De son côté, Nadia est emmenée malgré ses cris jusqu'au cachot. La Sultane Samira regarde le harem ébranlée par ce qu'il vient de se passer. Le Sultan l'avait chargée de s'occuper du harem et de faire en sorte que tout se passe bien. Or, ce soir une concubine a failli y passer.
Mustafa Agha vient se poser à côté d'elle.
– Que faisons nous Sultane ? Lui demande-t-il les ordres.
– D'abord il faut nettoyer tout ce sang, réfléchit-elle rapidement. Puis je veux que chaque concubine soit fouillée, que leurs effets personnels le soient aussi. Il ne faut pas qu'il y ait un autre objet pouvant servir d'arme dans ce harem.
Mustafa Agha obtempère rapidement et fait venir des gardes pour procéder aux fouilles. La Sultane Samira reste au centre du harem pour tout surveiller.
Elle ne se doute pas qu'au dessus, en haut de l'escalier menant aux chambres des Sultanes, Nuran l'observe de loin. La Sultane a entendu les cris des concubines et s'est empressée de venir voir ce qu'il se passait. Nuran attendait que la Sultane Samira soit en faute depuis un moment. Elle avait même cherché comment causer la zizanie dans le harem. Et voilà que Samira se mettait en faute par elle-même. Nuran n'aurait pu rêver mieux. Elle n'avait toujours pas digéré que le Sultan nomme Samira pour gérer le harem. Après tout elle était la mère du prince le plus agée. Ce rôle aurait dû revenir à elle et pas à Samira.

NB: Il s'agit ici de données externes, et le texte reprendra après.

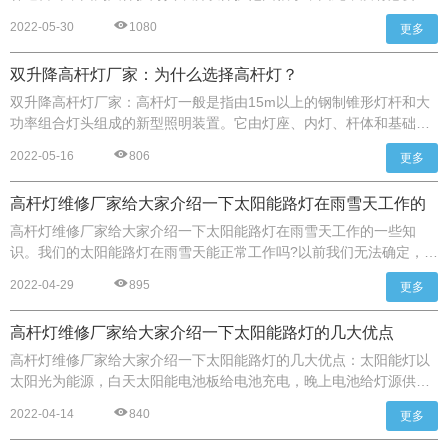
装昂贵的避雷针，金属灯杆体既作为避雷针的引下线，又作为保护
2022-05-30
1080
更多
线。
双升降高杆灯厂家：为什么选择高杆灯？
双升降高杆灯厂家：高杆灯一般是指由15m以上的钢制锥形灯杆和大
功率组合灯头组成的新型照明装置。它由灯座、内灯、杆体和基础部
分组成。
2022-05-16
806
更多
高杆灯维修厂家给大家介绍一下太阳能路灯在雨雪天工作的
一些知识
高杆灯维修厂家给大家介绍一下太阳能路灯在雨雪天工作的一些知
识。我们的太阳能路灯在雨雪天能正常工作吗?以前我们无法确定，因
为以前技术不够先进的时候，雨雪会对我们的发电产生一些影响，现
2022-04-29
895
更多
在在节能环保的大背景下，太阳能路灯应运而生，我们需要解决寒冷
地区的人们以及雨雪对太阳能路灯的影响问题。
高杆灯维修厂家给大家介绍一下太阳能路灯的几大优点
高杆灯维修厂家给大家介绍一下太阳能路灯的几大优点：太阳能灯以
太阳光为能源，白天太阳能电池板给电池充电，晚上电池给灯源供
电，无需复杂昂贵的管道铺设，灯具布局可随意调整，安全节能无污
2022-04-14
840
更多
染，稳定可靠，无需人工操作，省电免维护。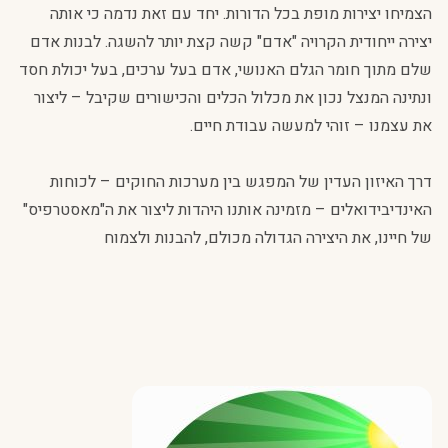
הצמיחו יצירות מופת בכל הדורות. יחד עם זאת נדמה כי אותה
יצירה ייחודית הקרויה "אדם" קשה קצת יותר להשגה. לבנות אדם
שלם מתוך חומר הגלם האנושי, אדם בעל ערכים, בעל יכולת חסד
ונתינה המנצל נכון את מכלול הכלים והכישורים שקיבל – ליצור
את עצמנו – זוהי למעשה עבודת חיים.
דרך האיזון העדין של המפגש בין מערכות החוקים – לכוחות
האינדיבידואלים – מזמינה אותנו היהדות ליצור את ה"מאסטרפיס"
של חיינו, את היצירה הגדולה מכולם, להבנות ולצמוח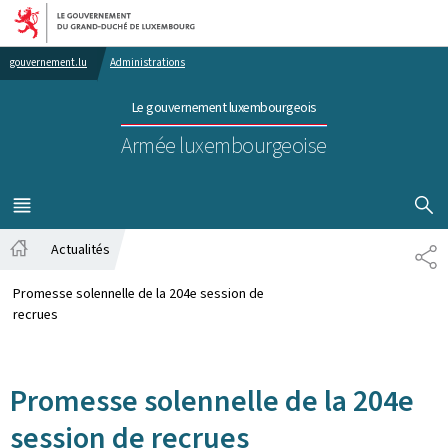
Aller au menu principal
Aller au contenu
gouvernement.lu
Administrations
Le gouvernement luxembourgeois
Armée luxembourgeoise
AFFICHER
MENU
PRINCIPAL
Actualités
PA
Accueil
Promesse solennelle de la 204e session de
recrues
Promesse solennelle de la 204e
session de recrues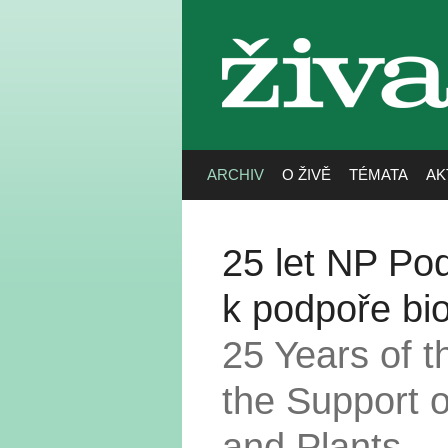
živa
ARCHIV
O ŽIVĚ
TÉMATA
AK
25 let NP Pod
k podpoře bio
25 Years of t
the Support o
and Plants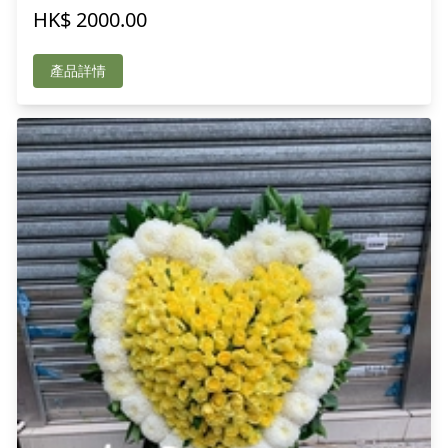
HK$ 2000.00
產品詳情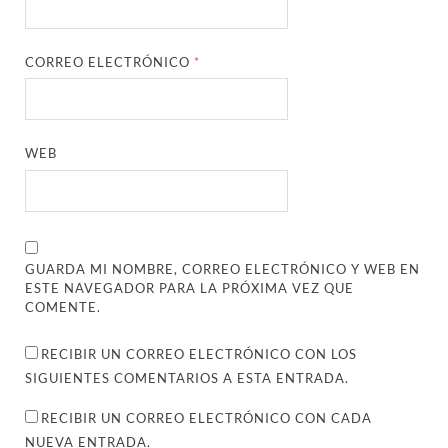
CORREO ELECTRÓNICO
*
WEB
GUARDA MI NOMBRE, CORREO ELECTRÓNICO Y WEB EN
ESTE NAVEGADOR PARA LA PRÓXIMA VEZ QUE
COMENTE.
RECIBIR UN CORREO ELECTRÓNICO CON LOS
SIGUIENTES COMENTARIOS A ESTA ENTRADA.
RECIBIR UN CORREO ELECTRÓNICO CON CADA
NUEVA ENTRADA.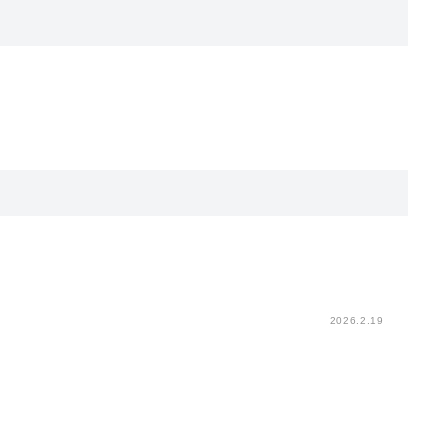
。
2026.2.19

Elle retourne à sa chambre où l'attend Zeynep Kalfa. Cette dernière l'alpague à peine elle a franchi les portes.
– Que se passe-t-il alors Sultane ? L'interroge Zeynep Kalfa.
Nuran esquisse un sourire en coin, l'un de ces sourires qu'elle arbore quand elle a une idée.
– Une concubine a été attaquée par une rivale, explique Nuran d'une voix joviale.
Zeynep ouvre de grands yeux incrédules tandis que Nuran commence à s'affairer.
– Aide moi Zeynep, il faut que je me prépare pour aller annoncer la nouvelle au Sultan, continue-t-elle avec un grand sourire.
Zeynep sort rapidement une robe pour sa maîtresse puis l'aide à quitter sa robe de nuit et à s'habiller rapidement.